Andy Fischer, APRN – Anchorage
The Center for Biological Diversity is planning to sue the Interior Department over land designated as critical habitat for polar bears, saying the designation doesn’t do enough to protect bears from the effects of oil and gas production.
The 187,000 square miles along the Alaska’s northern coast and in the Arctic Ocean was designated as Critical Habitat in November.

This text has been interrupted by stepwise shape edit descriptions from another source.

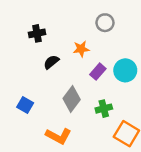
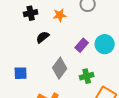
orange star: (81, 49) -> (60, 15), moved
blue square: (25, 105) -> (21, 73), turned -32

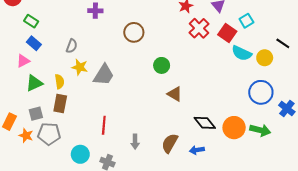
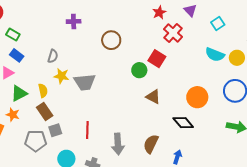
red square: (227, 33) -> (157, 59), moved
gray trapezoid: (104, 75) -> (85, 82), turned 55
brown rectangle: (60, 104) -> (45, 112), turned -42
gray square: (36, 114) -> (55, 130), moved
orange circle: (234, 128) -> (197, 97), moved
orange star: (26, 135) -> (13, 115), moved
gray arrow: (135, 142) -> (118, 144), size x1.5
blue arrow: (197, 150) -> (177, 157), moved, turned 120

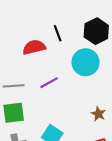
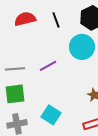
red semicircle: (34, 47) -> (25, 19), moved

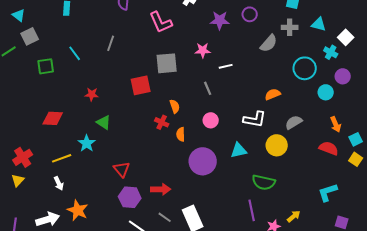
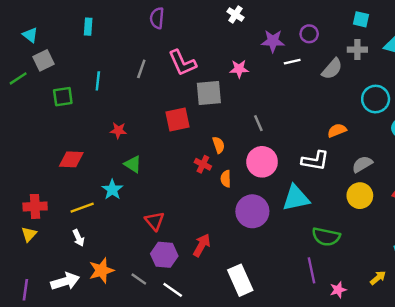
pink L-shape: (161, 22) -> (182, 63), moved
pink star: (203, 50) -> (239, 69), moved
cyan line: (75, 53) -> (98, 81), turned 42
white line: (226, 66) -> (292, 62), moved
pink circle: (211, 120) -> (262, 162), size x1.6
yellow circle: (277, 145) -> (360, 196), moved
cyan triangle: (239, 150) -> (296, 198), size x1.4
red cross: (23, 157) -> (35, 206), turned 30
red arrow: (161, 189) -> (202, 245), turned -60
orange star: (78, 210) -> (101, 270), turned 30
yellow arrow: (294, 216) -> (378, 278), moved
gray line: (165, 217) -> (139, 279), moved

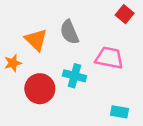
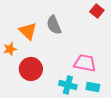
pink trapezoid: (109, 58) -> (85, 63), moved
cyan cross: (75, 76) -> (68, 85), moved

The Interior Department is still authorizing oil leasing in the area, including a potential exploratory well that could be drilled this summer in the Chukchi Sea.
Rebecca Noblin, director of the Center for Biological Diversity office in Anchorage, says the suit is a way to ensure the Interior Department is sufficiently protecting the Polar Bear under the Endangered Species Act.
Oil production in critical habitat areas isn’t illegal, but the Interior Department is responsible for ensuring activities don’t take place that would harm the bears or their habitat.
Bruce Woods, a spokesman for the U.S. Fish and Wildlife Service in Alaska, says allowing oil exploration in a critical habitat area isn’t unusual, and the Interior Department has successfully allowed it before in the Arctic.
The polar bear was listed as threatened in 2008 under the Endangered Species Act, due in large part to the projected loss of Arctic sea ice.